*Work to be completed*:
No pictures go into the copy. Write out exactly the lines below from the one containing "zur Terminvereinbarung" through the one containing "limpieza de fin".

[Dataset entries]
▬▬▬▬▬▬
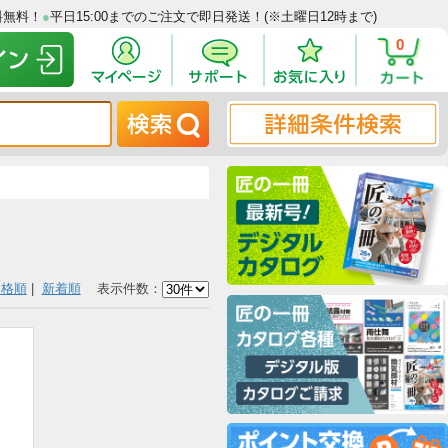
00円以上で送料無料！
●
平日15:00までのご注文で即日発送！(※土曜日12
価格順
|
新着順
表示件数：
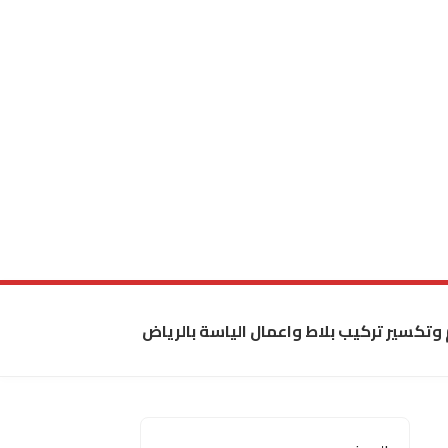
 وتكسير تركيب بلاط واعمال الياسة بالرياض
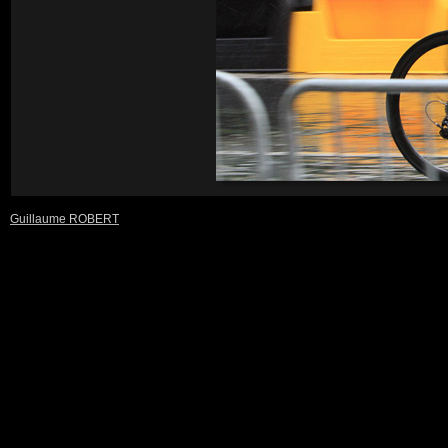
Guillaume ROBERT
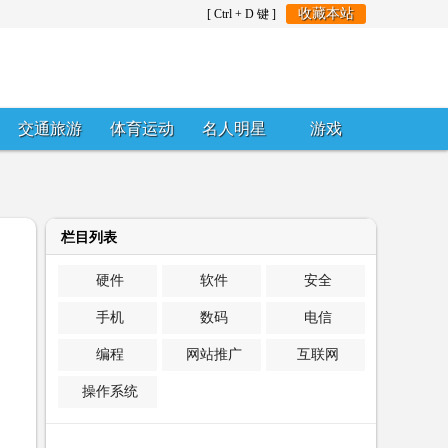
收藏本站
[ Ctrl + D 键 ]
交通旅游
体育运动
名人明星
游戏
栏目列表
硬件
软件
安全
手机
数码
电信
编程
网站推广
互联网
操作系统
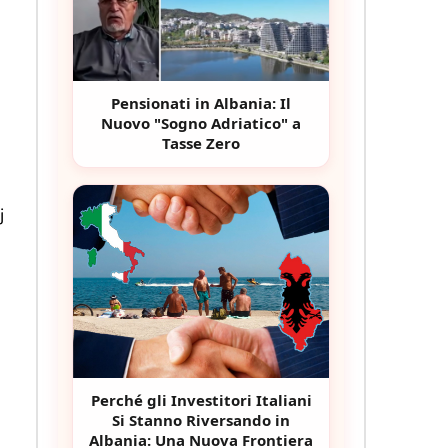
Pensionati in Albania: Il
Nuovo "Sogno Adriatico" a
Tasse Zero
j
Perché gli Investitori Italiani
Si Stanno Riversando in
Albania: Una Nuova Frontiera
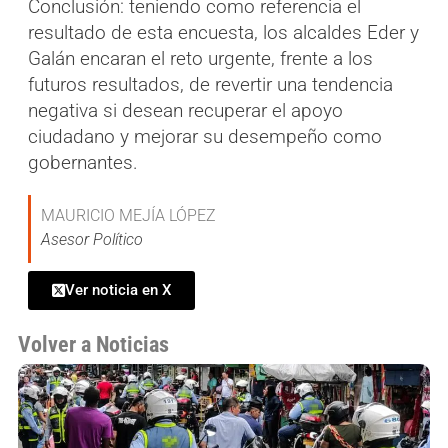
Conclusión: teniendo como referencia el
resultado de esta encuesta, los alcaldes Eder y
Galán encaran el reto urgente, frente a los
futuros resultados, de revertir una tendencia
negativa si desean recuperar el apoyo
ciudadano y mejorar su desempeño como
gobernantes.
MAURICIO MEJÍA LÓPEZ
Asesor Político
Ver noticia en X
Volver a Noticias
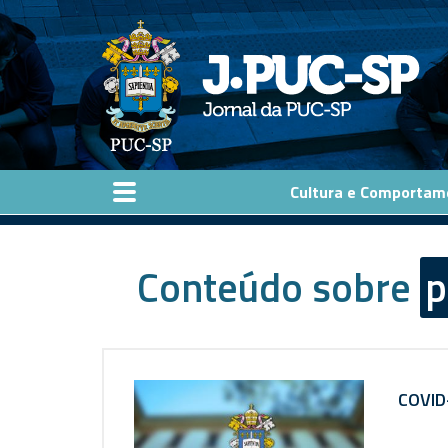
Pular para o conteúdo principal
Cultura e Comportam
Conteúdo sobre
p
COVID-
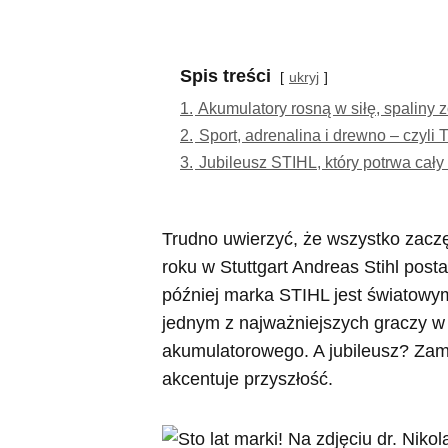
Spis treści
ukryj
1.
Akumulatory rosną w siłę, spaliny 
2.
Sport, adrenalina i drewno – cz
3.
Jubileusz STIHL, który potrwa cały
Trudno uwierzyć, że wszystko zacz
roku w Stuttgart Andreas Stihl post
później marka STIHL jest światowym
jednym z najważniejszych graczy w
akumulatorowego. A jubileusz? Zam
akcentuje przyszłość.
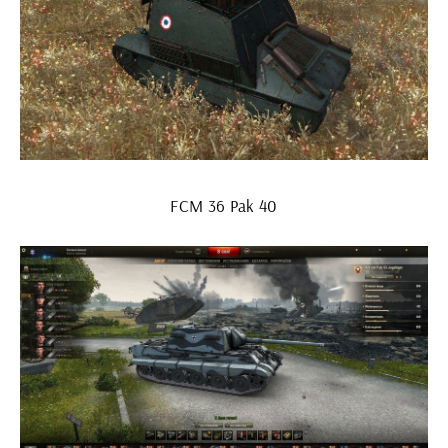
FCM 36 Pak 40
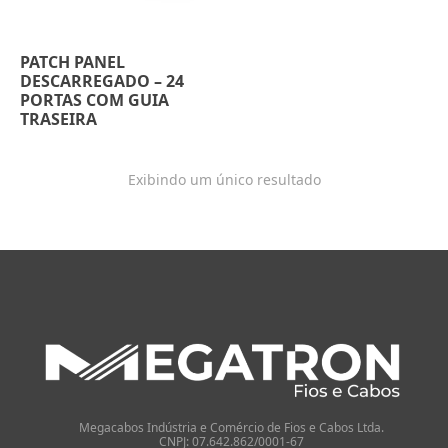
PATCH PANEL
DESCARREGADO – 24
PORTAS COM GUIA
TRASEIRA
Exibindo um único resultado
Megacabos Indústria e Comércio de Fios e Cabos Ltda.
CNPJ: 07.642.862/0001-67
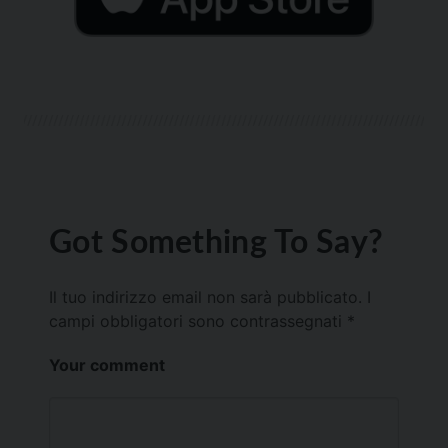
Got Something To Say?
Il tuo indirizzo email non sarà pubblicato.
I
campi obbligatori sono contrassegnati
*
Your comment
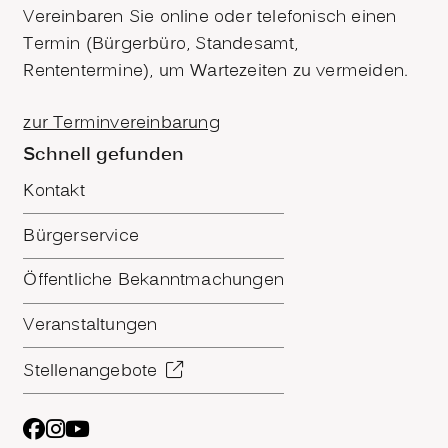
Vereinbaren Sie online oder telefonisch einen
Termin (Bürgerbüro, Standesamt,
Rententermine), um Wartezeiten zu vermeiden.
zur Terminvereinbarung
Schnell gefunden
Kontakt
Bürgerservice
Öffentliche Bekanntmachungen
Veranstaltungen
Stellenangebote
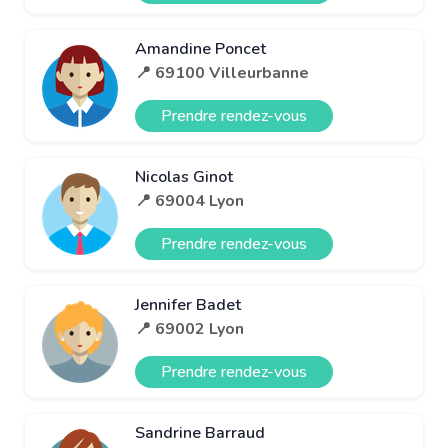
Amandine Poncet
📍 69100 Villeurbanne
Prendre rendez-vous
Nicolas Ginot
📍 69004 Lyon
Prendre rendez-vous
Jennifer Badet
📍 69002 Lyon
Prendre rendez-vous
Sandrine Barraud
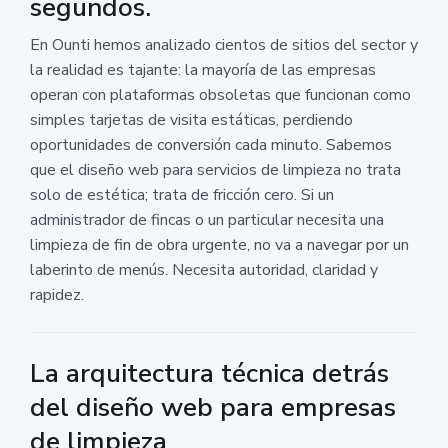
segundos.
En Ounti hemos analizado cientos de sitios del sector y
la realidad es tajante: la mayoría de las empresas
operan con plataformas obsoletas que funcionan como
simples tarjetas de visita estáticas, perdiendo
oportunidades de conversión cada minuto. Sabemos
que el diseño web para servicios de limpieza no trata
solo de estética; trata de fricción cero. Si un
administrador de fincas o un particular necesita una
limpieza de fin de obra urgente, no va a navegar por un
laberinto de menús. Necesita autoridad, claridad y
rapidez.
La arquitectura técnica detrás
del diseño web para empresas
de limpieza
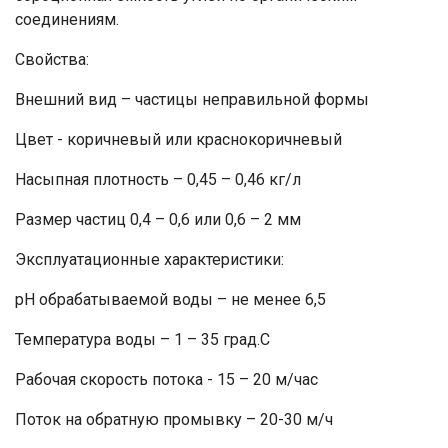
соединениям.
Свойства:
Внешний вид – частицы неправильной формы
Цвет - коричневый или краснокоричневый
Насыпная плотность – 0,45 – 0,46 кг/л
Размер частиц 0,4 – 0,6 или 0,6 – 2 мм
Эксплуатационные характеристики:
рН обрабатываемой воды – не менее 6,5
Температура воды – 1 – 35 град.С
Рабочая скорость потока - 15 – 20 м/час
Поток на обратную промывку – 20-30 м/ч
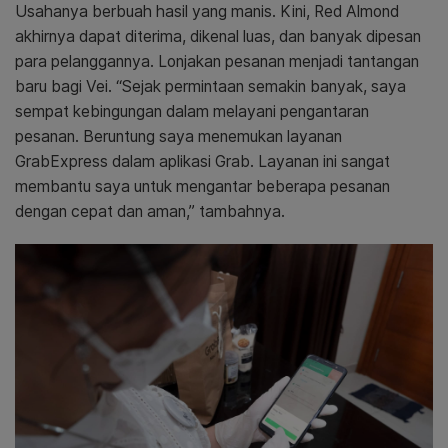
Usahanya berbuah hasil yang manis. Kini, Red Almond
akhirnya dapat diterima, dikenal luas, dan banyak dipesan
para pelanggannya. Lonjakan pesanan menjadi tantangan
baru bagi Vei. “Sejak permintaan semakin banyak, saya
sempat kebingungan dalam melayani pengantaran
pesanan. Beruntung saya menemukan layanan
GrabExpress dalam aplikasi Grab. Layanan ini sangat
membantu saya untuk mengantar beberapa pesanan
dengan cepat dan aman,” tambahnya.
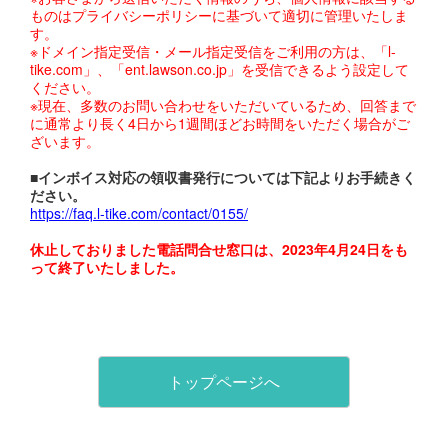
ものはプライバシーポリシーに基づいて適切に管理いたしま
す。
※ドメイン指定受信・メール指定受信をご利用の方は、「l-
tike.com」、「ent.lawson.co.jp」を受信できるよう設定して
ください。
※現在、多数のお問い合わせをいただいているため、回答まで
に通常より長く4日から1週間ほどお時間をいただく場合がご
ざいます。
■インボイス対応の領収書発行については下記よりお手続きく
ださい。
https://faq.l-tike.com/contact/0155/
休止しておりました電話問合せ窓口は、2023年4月24日をも
って終了いたしました。
トップページへ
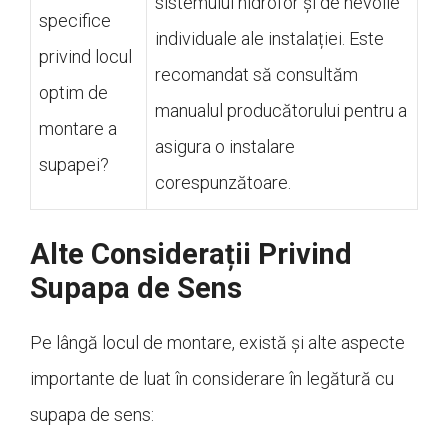
sistemului hidrofor și de nevoile
specifice
individuale ale instalației. Este
privind locul
recomandat să consultăm
optim de
manualul producătorului pentru a
montare a
asigura o instalare
supapei?
corespunzătoare.
Alte Considerații Privind
Supapa de Sens
Pe lângă locul de montare, există și alte aspecte
importante de luat în considerare în legătură cu
supapa de sens:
▬▬▬▬▬▬
*Reply*:
zur Terminvereinbarung
Schnell gefunden
Kontakt
Bürgerservice
Öffentliche Bekanntmachungen
Veranstaltungen
Stellenangebote
Amandine Poncet
📍 69100 Villeurbanne
Prendre rendez-vous
Nicolas Ginot
📍 69004 Lyon
Prendre rendez-vous
Jennifer Badet
📍 69002 Lyon
Prendre rendez-vous
Sandrine Barraud
segundos.
En Ounti hemos analizado cientos de sitios del sector y
la realidad es tajante: la mayoría de las empresas
operan con plataformas obsoletas que funcionan como
simples tarjetas de visita estáticas, perdiendo
oportunidades de conversión cada minuto. Sabemos
que el diseño web para servicios de limpieza no trata
solo de estética; trata de fricción cero. Si un
administrador de fincas o un particular necesita una
limpieza de fin de obra urgente, no va a navegar por un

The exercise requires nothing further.